Com'è evidente, qui lo Scarfoglio cade vittima della sua
debole preparazione ideologica e politica, che lo porta a raffigurarsi
in modo astratto la personalità storica del Mezzogiorno (da
lui ora caratterizzata in termini geo-politici, ora in termini morali,
anzi psicologici) e non gli fa vedere nelle classi moderne che si sono
sviluppate all'interno della penisola — la borghesia, la
classe operaia — le forze «unificatrici»
protagoniste di una lotta dalla cui soluzione dipende oramai la
soluzione dei problemi meridionali e del problema dello Stato unitario
qual'è uscito da quell'altra lotta che nel secolo XIX si
sviluppò, in tutta la penisola, fra la borghesia e i vecchi
ceti dominanti raccolti intorno alle vecchie dinastie locali.
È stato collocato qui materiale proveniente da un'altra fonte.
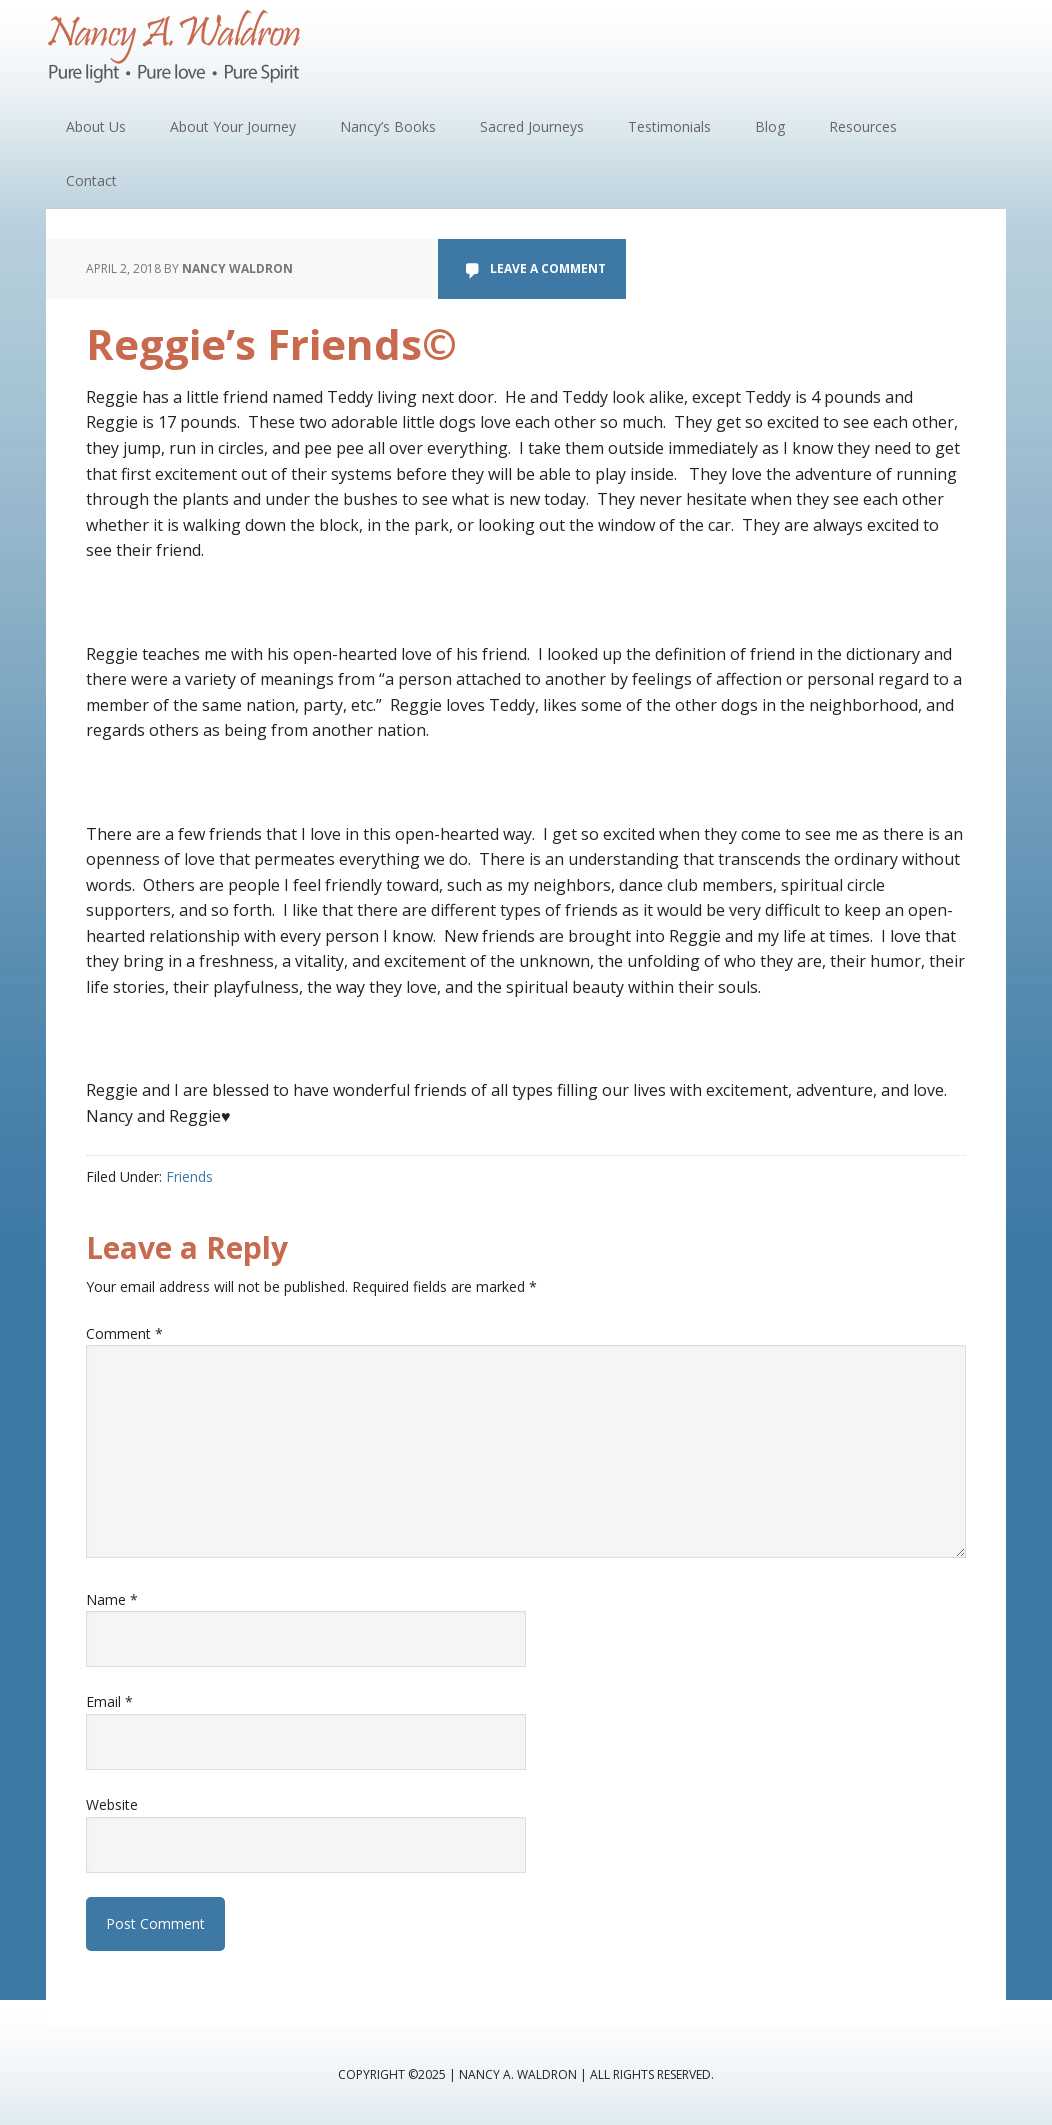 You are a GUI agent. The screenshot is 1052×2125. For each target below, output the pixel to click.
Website (112, 1804)
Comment (124, 1333)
E cade vittima, forse, anche di una infatuazione intellettualistica,
che lo ha indotto a sacrificare ad uno spunto letterario suggestivo
perfino il frutto delle esperienze positive da lui compiute, negli
ultimi anni, nelle file del Movimento della Rinascita e del Movimento
dei Partigiani della Pace, alle cui battaglie pratiche lo Scarfoglio ha
partecipato con un entusiasmo ed uno slancio davvero contraddittori con
il suo pessimismo libresco.
Fortunatamente, però, come s'è già
detto, molte considerazioni storiche e politiche particolari dello
Scarfoglio appaiano meritevoli di un giudizio diverso da questo
negativo complessivo, almeno ad un lettore che abbia la pazienza di
scernere il grano dal loglio.
Si veda, per esempio, nonostante le già accennate
fantasticherie «ctonie» la rivalutazione (in
polemica con il Croce — che del resto lo Scarfoglio
giustamente accusa di aver «svuotato» la storia del
Mezzogiorno del suo contenuto drammatico e originale — e
anche con il maggior storico moderno del Regno, lo Schipa) della
rivoluzione del 1647-48, detta di Masaniello; e l'abile ricostruzione
delle vicende della rivoluzione siciliana del 1848, e della crisi
decisiva degli anni '60-'61.
Ma si veda soprattutto la critica alla politica militaresca ed
imperialista dello Stato savoiardo-fascista (dov'è evidente
il superamento autocritico delle vecchie posizioni
«crispine» e colonialiste del Mattino) ; la critica
al carattere paternalistico del programma di politica meridionale della
Democrazia Cristiana e del suo principale strumento, la Cassa del
Mezzogiorno; la critica all'opposizione meridionale di destra la quale
non ha che uno scopo: «riportare il Governo di Roma
all'osservanza dei patti del '60», in modo da assicurare
«in maniera assoluta e completa la repressione delle istanze
popolari»; la critica, partendo dagli interessi specifici del
Mezzogiorno, alla politica della «guerra fredda»;
infine, ed è osservazione di originale intelligenza, la
denuncia dell'«irreparabile danno per l'avvenire del
Mezzogiorno che racchiude la politica della cosiddetta unità
europea».
Denuncia penetrante, che fa vedere sotto una luce diversa anche la tesi
generale dello Scarfoglio sui rapporti tra il Mezzogiorno e il
continente europeo, almeno nel senso che egli suggerisce un filone di
indagine che, spogliato degli aspetti mitici e mistici insieme nei
quali egli lo avvolge, e ridotto nei termini reali d'un approfondimento
concreto di certi momenti della storia dello sviluppo economico delle
regioni meridionali in rapporto con le altre regioni italiane e con gli
altri stati europei, potrebbe essere fecondo di risultati per una
compiuta storia del Regno di Napoli e delle origini della
«Questione meridionale».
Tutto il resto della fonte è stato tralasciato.